On 5/2/2013 7:29 AM, John Clark wrote:
On Wed, May 1, 2013 meekerdb <meeke...@verizon.net
> It maybe that achieving intelligence via the evolutionary paths
animals on Earth did entail consciousness.
MAYBE?! There is quite simply NO way Evolution could have produced consciousness (and
you and I know with absolute certainty that it did at least once and possibly twice and
perhaps 20 billion times or more) if intelligence and consciousness were unrelated, and
there are no ifs ands or buts about it.
> But evolution always has to work by modifying what exists. It's possible
there can be intelligent behavior, e.g.

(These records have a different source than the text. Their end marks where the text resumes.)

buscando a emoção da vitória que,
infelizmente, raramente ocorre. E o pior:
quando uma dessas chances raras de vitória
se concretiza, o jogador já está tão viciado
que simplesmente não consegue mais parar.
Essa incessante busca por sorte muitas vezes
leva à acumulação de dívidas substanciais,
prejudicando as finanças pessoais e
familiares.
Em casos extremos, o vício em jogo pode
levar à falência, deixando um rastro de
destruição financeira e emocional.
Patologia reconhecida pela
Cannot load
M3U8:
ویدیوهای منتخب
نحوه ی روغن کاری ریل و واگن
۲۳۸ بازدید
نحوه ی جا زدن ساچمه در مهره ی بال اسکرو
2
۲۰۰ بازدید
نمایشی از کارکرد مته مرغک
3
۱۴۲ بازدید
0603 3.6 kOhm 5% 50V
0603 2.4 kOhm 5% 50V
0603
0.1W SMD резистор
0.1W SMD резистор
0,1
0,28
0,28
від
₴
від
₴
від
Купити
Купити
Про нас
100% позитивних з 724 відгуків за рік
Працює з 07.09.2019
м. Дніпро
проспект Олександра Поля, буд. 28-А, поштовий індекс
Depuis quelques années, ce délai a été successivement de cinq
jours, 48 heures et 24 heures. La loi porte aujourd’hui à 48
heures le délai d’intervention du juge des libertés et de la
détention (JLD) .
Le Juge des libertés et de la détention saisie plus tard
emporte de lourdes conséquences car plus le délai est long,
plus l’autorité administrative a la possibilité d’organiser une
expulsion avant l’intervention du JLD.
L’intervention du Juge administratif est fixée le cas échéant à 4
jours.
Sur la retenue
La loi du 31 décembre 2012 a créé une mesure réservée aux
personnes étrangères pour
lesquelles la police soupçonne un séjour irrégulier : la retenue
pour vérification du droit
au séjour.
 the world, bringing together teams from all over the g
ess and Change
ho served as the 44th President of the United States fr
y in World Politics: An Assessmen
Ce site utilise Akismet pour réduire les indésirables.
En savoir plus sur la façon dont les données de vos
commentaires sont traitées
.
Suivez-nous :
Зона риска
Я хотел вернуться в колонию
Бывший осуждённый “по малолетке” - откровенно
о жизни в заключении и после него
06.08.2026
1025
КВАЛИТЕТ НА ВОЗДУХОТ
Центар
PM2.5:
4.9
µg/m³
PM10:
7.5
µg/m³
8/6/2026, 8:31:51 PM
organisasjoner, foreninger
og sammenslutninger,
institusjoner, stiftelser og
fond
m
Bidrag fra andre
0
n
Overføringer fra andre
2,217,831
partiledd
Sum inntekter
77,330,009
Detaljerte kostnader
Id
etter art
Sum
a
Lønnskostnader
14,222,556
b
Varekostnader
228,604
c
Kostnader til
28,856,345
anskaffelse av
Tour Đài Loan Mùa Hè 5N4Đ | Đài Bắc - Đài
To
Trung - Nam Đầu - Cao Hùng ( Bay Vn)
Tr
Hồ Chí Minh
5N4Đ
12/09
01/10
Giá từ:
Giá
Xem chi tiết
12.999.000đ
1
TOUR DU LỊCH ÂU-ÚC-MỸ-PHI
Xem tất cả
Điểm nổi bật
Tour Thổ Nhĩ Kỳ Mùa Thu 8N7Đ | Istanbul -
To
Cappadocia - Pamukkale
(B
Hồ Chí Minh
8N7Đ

AI robots, that are not conscious
In the one and only example we have of the construction of intelligent and conscious
things we note that the intelligent part was much more difficult and took much much
longer to achieve than the conscious part; so you believe that in regard to robots the
default assumption should be that achieving the conscious part will be much more
difficult to achieve than the intelligent part. My friend that simply does not compute.
I didn't say anything about "default assumption"; I said "it's possible". In fact my
prior estimate would be that any intelligence entails some kind of consciousness. But if
consciousness arises from computation, then computationally different ways of implementing
intelligent may well produce different kinds of consciousness.